**The data**.
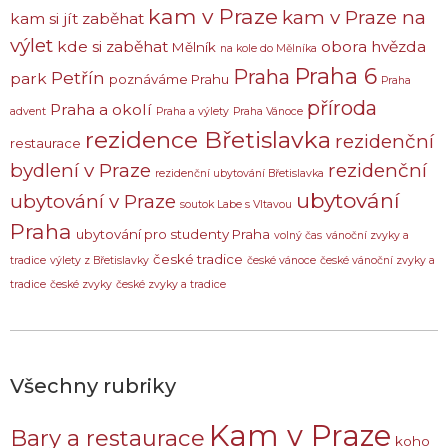
kam v Praze
kam v Praze na
kam si jít zaběhat
výlet
kde si zaběhat
obora hvězda
Mělník
na kole do Mělníka
Praha 6
Praha
Petřín
park
poznáváme Prahu
Praha
příroda
Praha a okolí
advent
Praha a výlety
Praha Vánoce
rezidence Břetislavka
rezidenční
restaurace
bydlení v Praze
rezidenční
rezidenční ubytování Břetislavka
ubytování
ubytování v Praze
soutok Labe s Vltavou
Praha
ubytování pro studenty Praha
volný čas
vánoční zvyky a
české tradice
tradice
výlety z Břetislavky
české vánoce
české vánoční zvyky a
tradice
české zvyky
české zvyky a tradice
Všechny rubriky
Kam v Praze
Bary a restaurace
koho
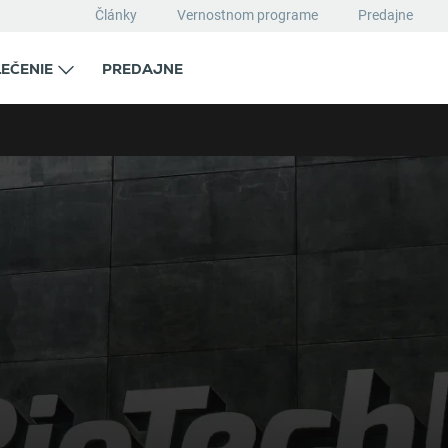
Články
Vernostnom programe
Predajne
EČENIE
PREDAJNE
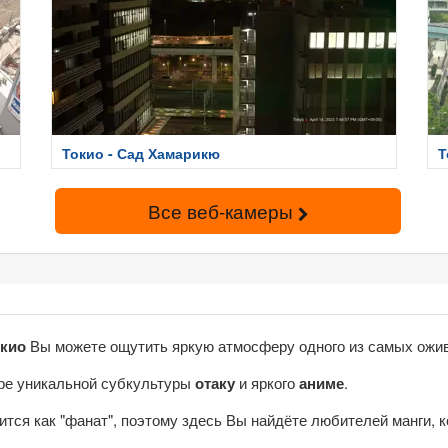
Токио - Сад Хамарикю
Т
Все веб-камеры
окио
Вы можете ощутить яркую атмосферу одного из самых ожи
ре уникальной субкультуры
отаку
и яркого
аниме
.
ится как "фанат", поэтому здесь Вы найдёте любителей манги, к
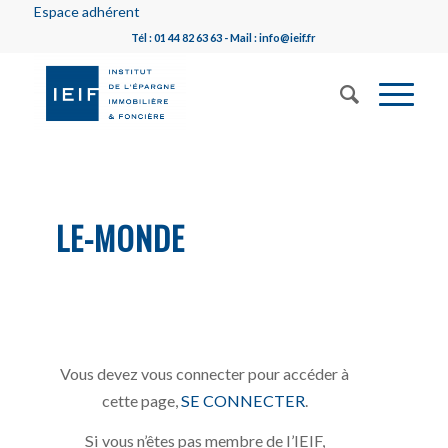
Espace adhérent
Tél : 01 44 82 63 63 - Mail : info@ieif.fr
LE-MONDE
Vous devez vous connecter pour accéder à
cette page,
SE CONNECTER
.
Si vous n’êtes pas membre de l’IEIF,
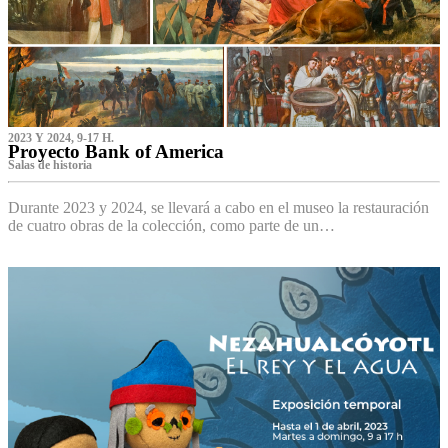
2023 Y 2024, 9-17 H.
Proyecto Bank of America
S‌alas de historia
Durante 2023 y 2024, se llevará a cabo en el museo la restauración
de cuatro obras de la colección, como parte de un…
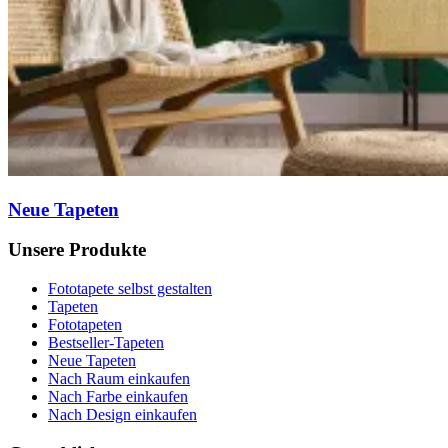
Neue Tapeten
Unsere Produkte
Fototapete selbst gestalten
Tapeten
Fototapeten
Bestseller-Tapeten
Neue Tapeten
Nach Raum einkaufen
Nach Farbe einkaufen
Nach Design einkaufen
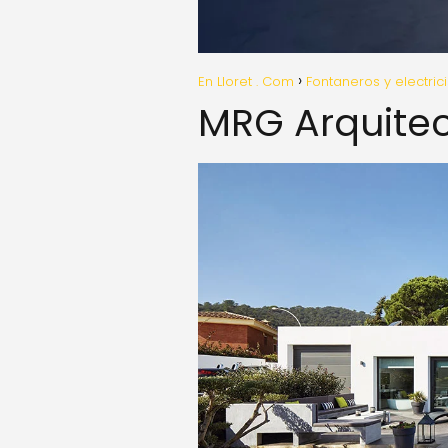
En Lloret . Com
Fontaneros y electric
MRG Arquite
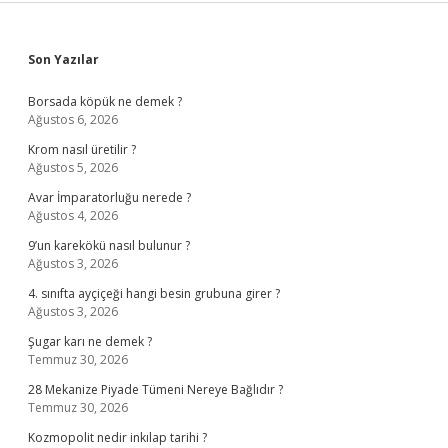
Sidebar
Son Yazılar
Borsada köpük ne demek ?
Ağustos 6, 2026
Krom nasıl üretilir ?
Ağustos 5, 2026
Avar İmparatorluğu nerede ?
Ağustos 4, 2026
9’un karekökü nasıl bulunur ?
Ağustos 3, 2026
4. sınıfta ayçiçeği hangi besin grubuna girer ?
Ağustos 3, 2026
Şugar karı ne demek ?
Temmuz 30, 2026
28 Mekanize Piyade Tümeni Nereye Bağlıdır ?
Temmuz 30, 2026
Kozmopolit nedir inkılap tarihi ?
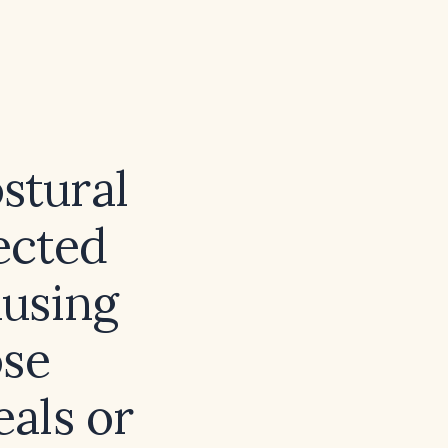
stural
ected
ausing
ose
als or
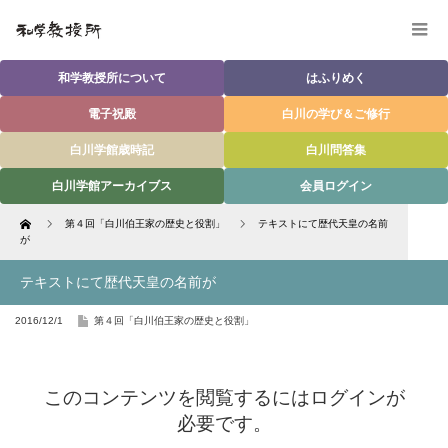
和学教授所について
はふりめく
電子祝殿
白川の学び＆ご修行
白川学館歳時記
白川問答集
白川学館アーカイブス
会員ログイン
Home
第４回「白川伯王家の歴史と役割」
テキストにて歴代天皇の名前
が
テキストにて歴代天皇の名前が
2016/12/1
第４回「白川伯王家の歴史と役割」
このコンテンツを閲覧するにはログインが
必要です。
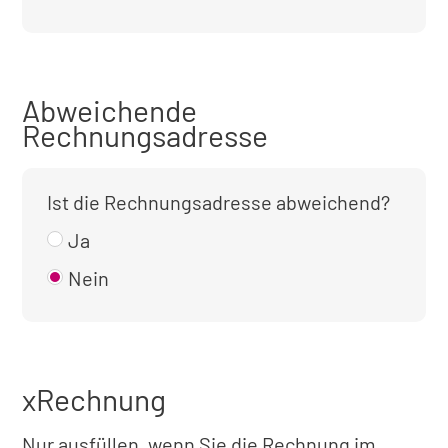
Abweichende
Rechnungsadresse
Ist die Rechnungsadresse abweichend?
Ja
Nein
xRechnung
Nur ausfüllen, wenn Sie die Rechnung im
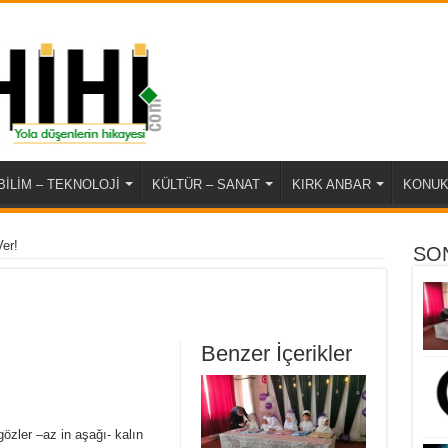
BİLİM – TEKNOLOJİ
KÜLTÜR – SANAT
KIRK ANBAR
KONUK
Ver!
SON
Benzer İçerikler
özler –az in aşağı- kalın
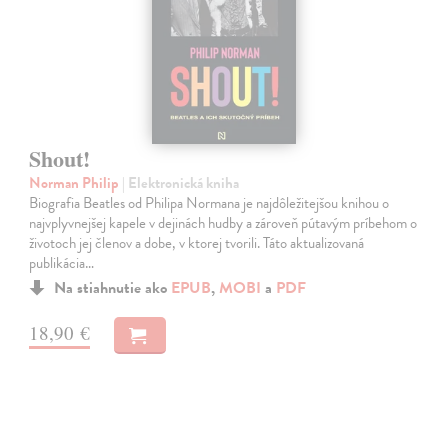
Shout!
Norman Philip
| Elektronická kniha
Biografia Beatles od Philipa Normana je najdôležitejšou knihou o
najvplyvnejšej kapele v dejinách hudby a zároveň pútavým príbehom o
životoch jej členov a dobe, v ktorej tvorili. Táto aktualizovaná
publikácia…
Na stiahnutie ako
EPUB
,
MOBI
a
PDF
18,90 €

**Task directions**. Each entry is to be written out again word for word, and any pictures are to be omitted.

**Result**.
kam v Praze
kam v Praze na
kam si jít zaběhat
výlet
kde si zaběhat
obora hvězda
Mělník
na kole do Mělníka
Praha 6
Praha
Petřín
park
poznáváme Prahu
Praha
příroda
Praha a okolí
advent
Praha a výlety
Praha Vánoce
rezidence Břetislavka
rezidenční
restaurace
bydlení v Praze
rezidenční
rezidenční ubytování Břetislavka
ubytování
ubytování v Praze
soutok Labe s Vltavou
Praha
ubytování pro studenty Praha
volný čas
vánoční zvyky a
české tradice
tradice
výlety z Břetislavky
české vánoce
české vánoční zvyky a
tradice
české zvyky
české zvyky a tradice
Všechny rubriky
Kam v Praze
Bary a restaurace
koho
Články
Vernostnom programe
Predajne
EČENIE
PREDAJNE
Токио - Сад Хамарикю
Т
Все веб-камеры
окио
Вы можете ощутить яркую атмосферу одного из самых ожи
ре уникальной субкультуры
отаку
и яркого
аниме
.
ится как "фанат", поэтому здесь Вы найдёте любителей манги, к
Espace adhérent
Tél : 01 44 82 63 63 - Mail : info@ieif.fr
LE-MONDE
Vous devez vous connecter pour accéder à
cette page,
SE CONNECTER
.
Si vous n’êtes pas membre de l’IEIF,
2023 Y 2024, 9-17 H.
Proyecto Bank of America
S‌alas de historia
Durante 2023 y 2024, se llevará a cabo en el museo la restauración
de cuatro obras de la colección, como parte de un…
Neue Tapeten
Unsere Produkte
Fototapete selbst gestalten
Tapeten
Fototapeten
Bestseller-Tapeten
Neue Tapeten
Nach Raum einkaufen
Nach Farbe einkaufen
Nach Design einkaufen
En Lloret . Com
Fontaneros y electric
MRG Arquite
Sidebar
Son Yazılar
Borsada köpük ne demek ?
Ağustos 6, 2026
Krom nasıl üretilir ?
Ağustos 5, 2026
Avar İmparatorluğu nerede ?
Ağustos 4, 2026
9’un karekökü nasıl bulunur ?
Ağustos 3, 2026
4. sınıfta ayçiçeği hangi besin grubuna girer ?
Ağustos 3, 2026
Şugar karı ne demek ?
Temmuz 30, 2026
28 Mekanize Piyade Tümeni Nereye Bağlıdır ?
Temmuz 30, 2026
Kozmopolit nedir inkılap tarihi ?
stural
ected
ausing
ose
als or
和学教授所について
はふりめく
電子祝殿
白川の学び＆ご修行
白川学館歳時記
白川問答集
白川学館アーカイブス
会員ログイン
Home
第４回「白川伯王家の歴史と役割」
テキストにて歴代天皇の名前
が
テキストにて歴代天皇の名前が
2016/12/1
第４回「白川伯王家の歴史と役割」
このコンテンツを閲覧するにはログインが
必要です。
Abweichende
Rechnungsadresse
Ist die Rechnungsadresse abweichend?
Ja
Nein
xRechnung
Nur ausfüllen, wenn Sie die Rechnung im
BİLİM – TEKNOLOJİ
KÜLTÜR – SANAT
KIRK ANBAR
KONUK
Ver!
SON
Benzer İçerikler
özler –az in aşağı- kalın
Shout!
Norman Philip
| Elektronická kniha
Biografia Beatles od Philipa Normana je najdôležitejšou knihou o
najvplyvnejšej kapele v dejinách hudby a zároveň pútavým príbehom o
životoch jej členov a dobe, v ktorej tvorili. Táto aktualizovaná
publikácia…
Na stiahnutie ako
EPUB
,
MOBI
a
PDF
18,90 €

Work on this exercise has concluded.